A number of authors have addressed the impact of the ENSO on sea-level variations (Wyrtki 1975; Cane 1983; Rasmusson & Wallace 1983; Woolf et al. 2003). Over the region 0–40° S and 100–120° W and the period October 1992 to July 2002, we corroborate the previously established correlation between the ENSO and sea level (figure 1). We computed estimates and confidence intervals of these correlations, with a lag ranging from 0 to 12 months, after which the sea level is compared with the aforementioned SOI (table 1).
3. Origins and distribution of seismic activity on the East Pacific Rise
Seismic activity on the EPR in the area of interest for this study, from the equator to 30° S latitude, originates from three types of structure associated with this plate boundary, perhaps the type example of a fast-spreading mid-oceanic ridge system (figure 2). Recent reviews of the structure of the EPR in our area of interest, emphasizing its subdivision and the development of microplates along the EPR, are provided by Searle et al. (1993) and Hey (2004).
(a) Three different sources of seismic activity on the East Pacific Rise
It is important to distinguish these three different seismic source types because they may respond in different ways to environmental forcing by the ENSO. Furthermore, the levels of activity differ markedly between the three, particularly in respect of the numbers of earthquakes large enough to be recorded as teleseismic events on global seismic networks, and thus appear in our primary data source, the NEIC earthquake catalogue for the time period from 1 February 1973 to 28 February 2009 (figures 2 and 3).

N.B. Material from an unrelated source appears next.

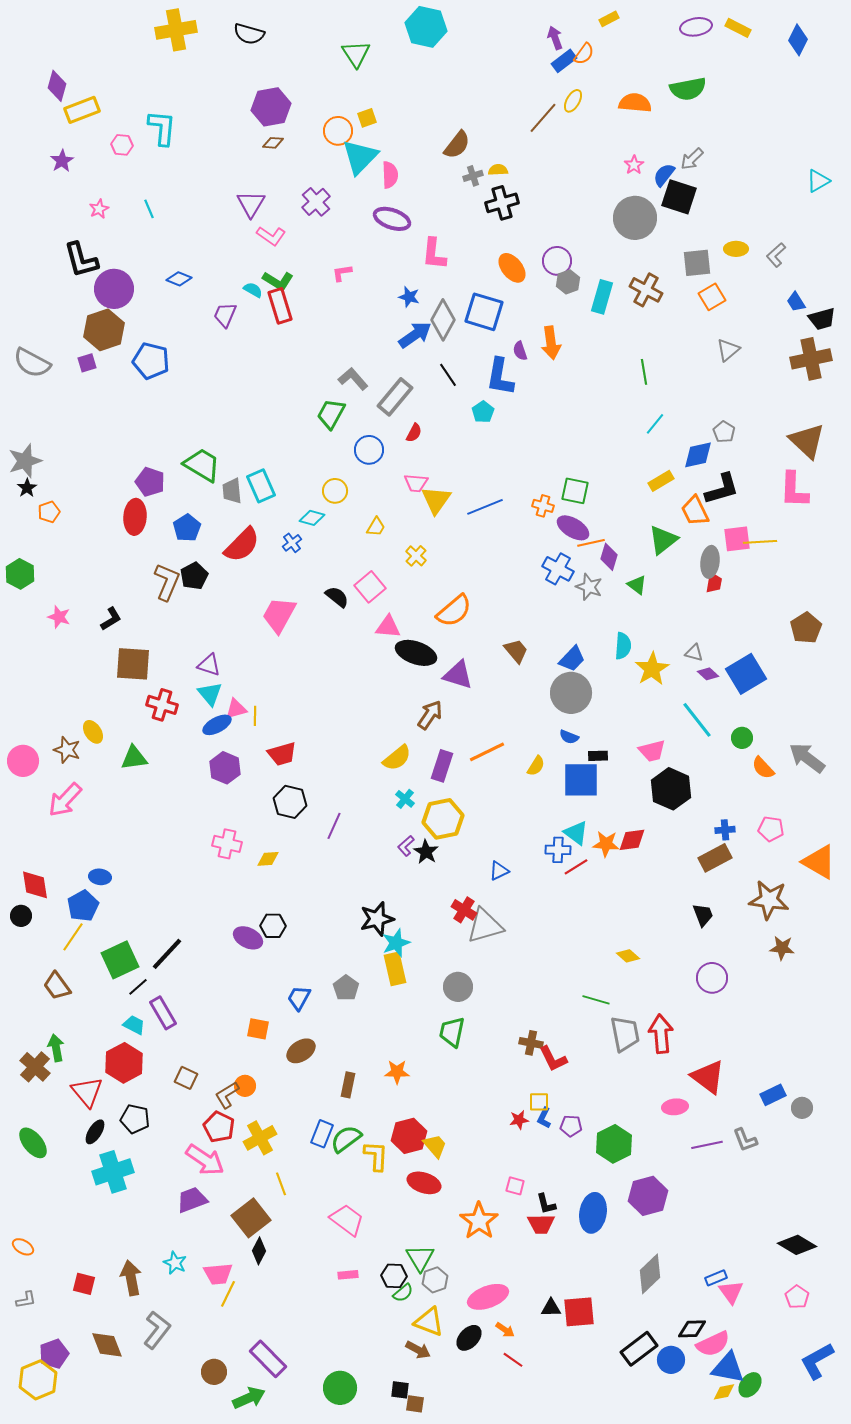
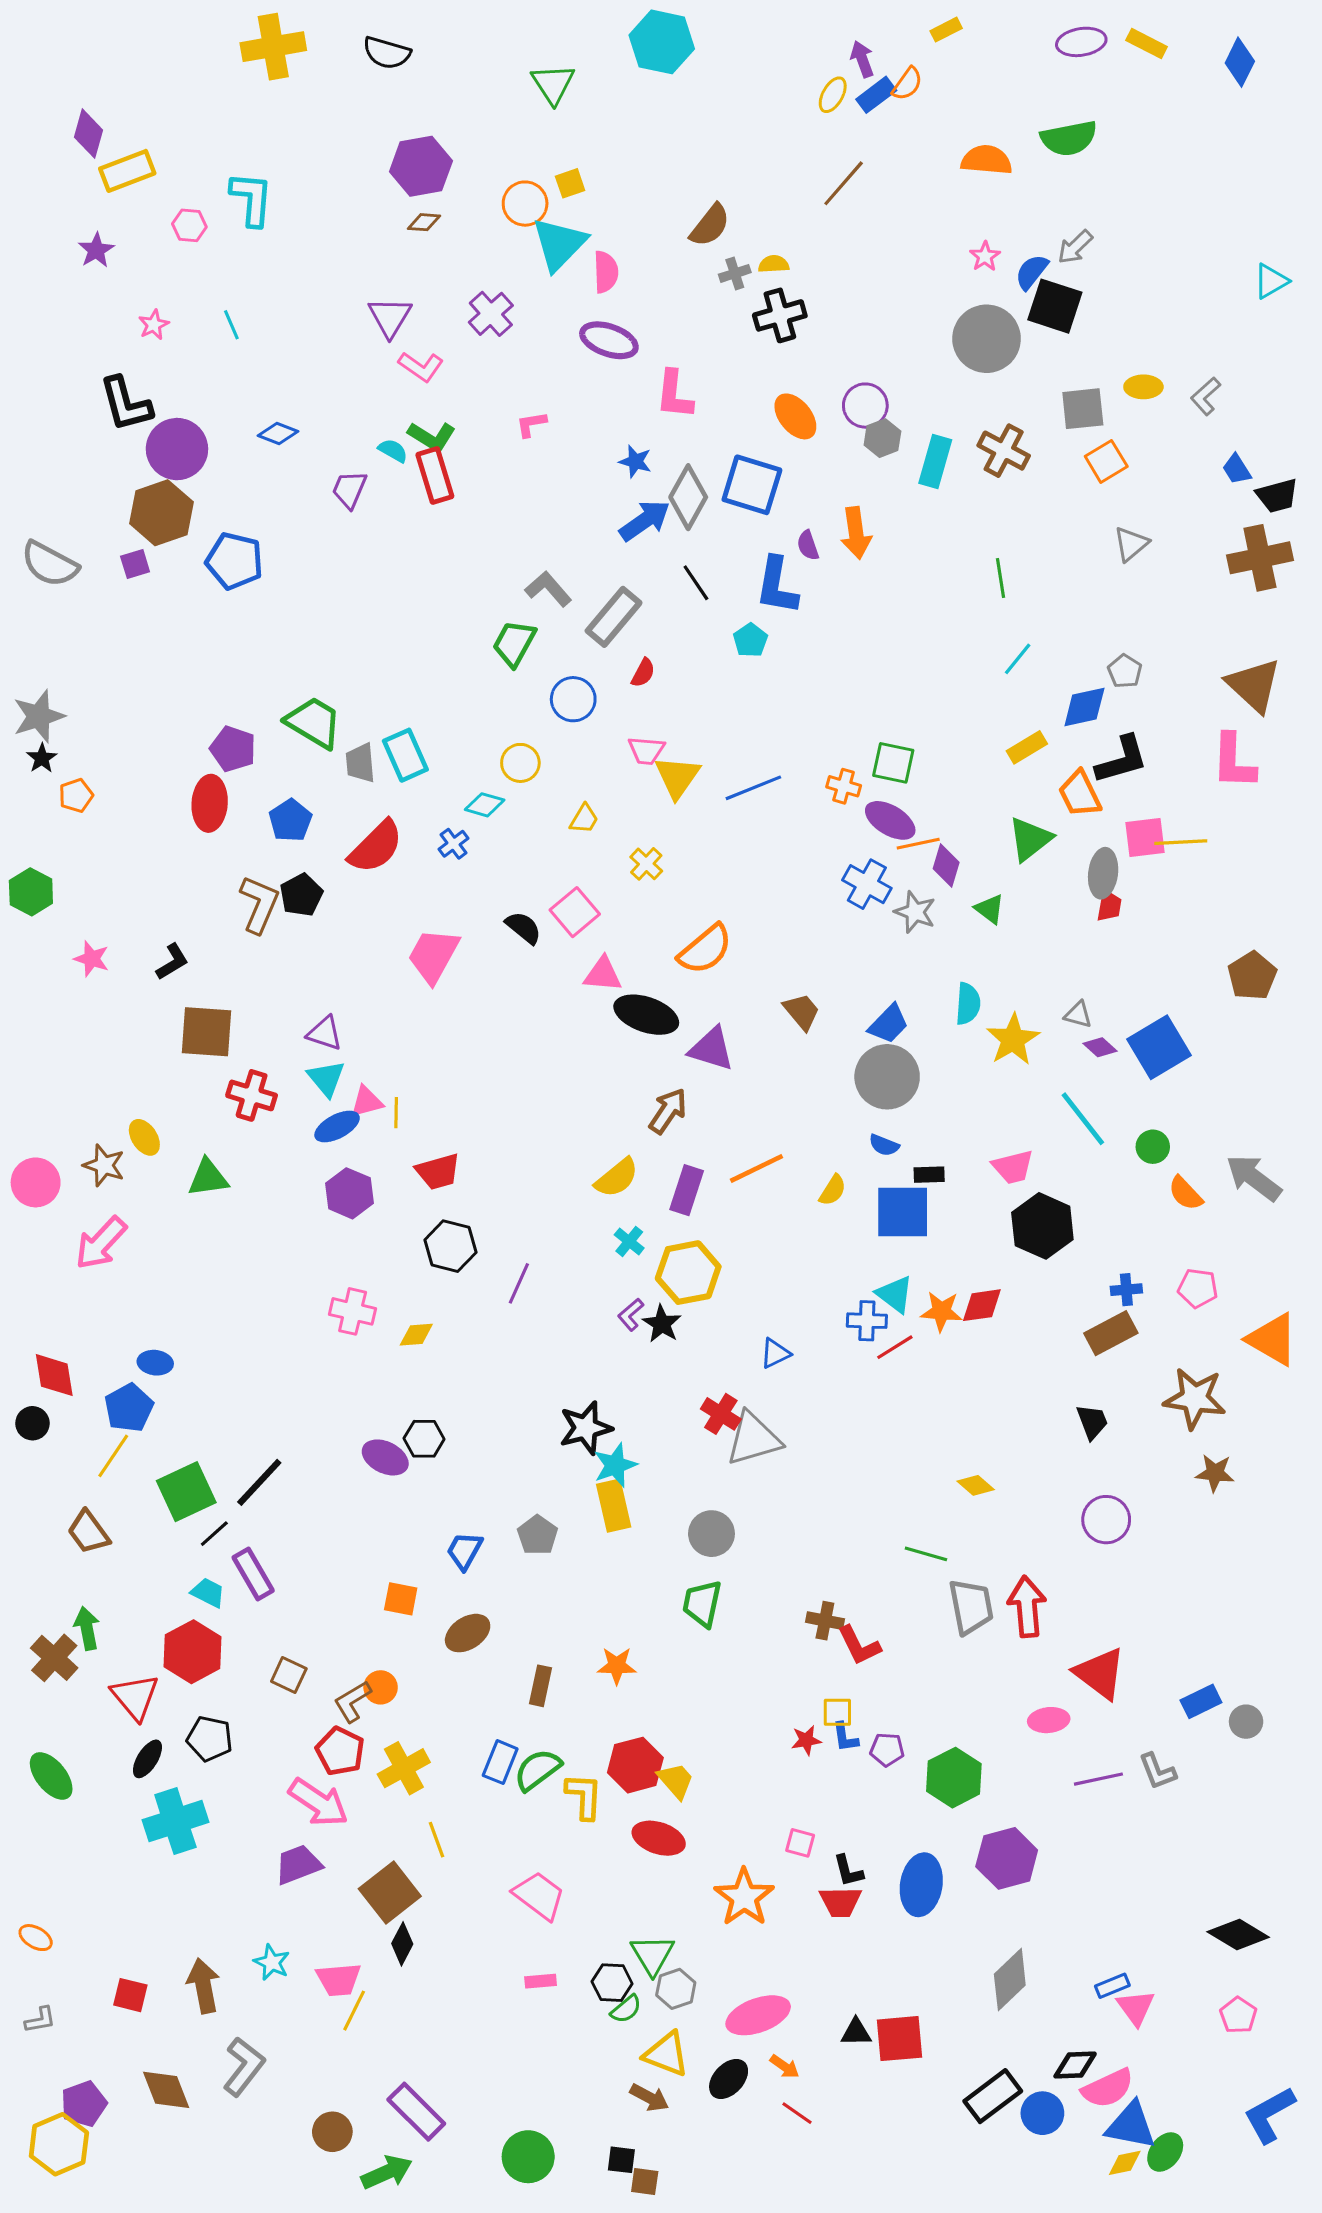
yellow ellipse: (573, 101) -> (833, 95), moved
blue L-shape: (544, 1118) -> (845, 1737), turned -35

— Transform faults: zones of strike-slip faulting linking offset spreading centres. These structures are especially common in the northern part of the area of interest and are the sources of numerous large earthquakes. However, an analysis of the time–space distribution of these earthquakes along these and similar transform faults on the parts of the EPR to the north of the equator by McGuire (2008) indicates that seismic cycles of around 5 years are present: once a large (Mw∼6) earthquake occurs on any one part of a transform fault, it is about 5 years before another such earthquake occurs in the same location. McGuire (2008) attributes this short seismic cycle time to the moderate size of the individual earthquakes and the high rates of deformation and seismic loading that result from the rapid spreading of the EPR. For our purposes, however, the similarity between the proposed seismic cycle times and the interval between ENSO events makes statistical analysis of the occurrence of transform fault earthquakes problematic because of the potential for aliasing of the time distribution signal between the two sources of time variation. Future analysis of the variation in time interval between large earthquake pairs in transform faults as a function of the ENSO may help to elucidate the interaction between the seismic cycles and the ENSO, but at present, the numbers of such earthquake pairs (16 in the McGuire (2008) dataset) are too small to permit such an analysis.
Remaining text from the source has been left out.